## Required work
Word for word, copy all the data and drop the pictures.

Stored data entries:
----------

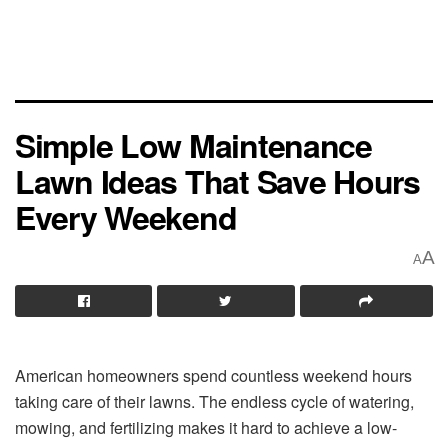
Simple Low Maintenance
Lawn Ideas That Save Hours
Every Weekend
A
A
American homeowners spend countless weekend hours
taking care of their lawns. The endless cycle of watering,
mowing, and fertilizing makes it hard to achieve a low-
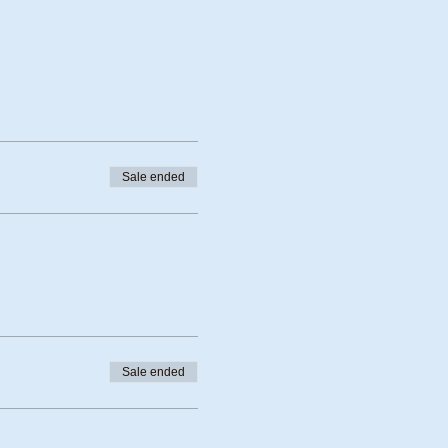
Sale ended
Sale ended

----------

## The answer
Simple Low Maintenance
Lawn Ideas That Save Hours
Every Weekend
A
A
American homeowners spend countless weekend hours
taking care of their lawns. The endless cycle of watering,
mowing, and fertilizing makes it hard to achieve a low-
Sale ended
Sale ended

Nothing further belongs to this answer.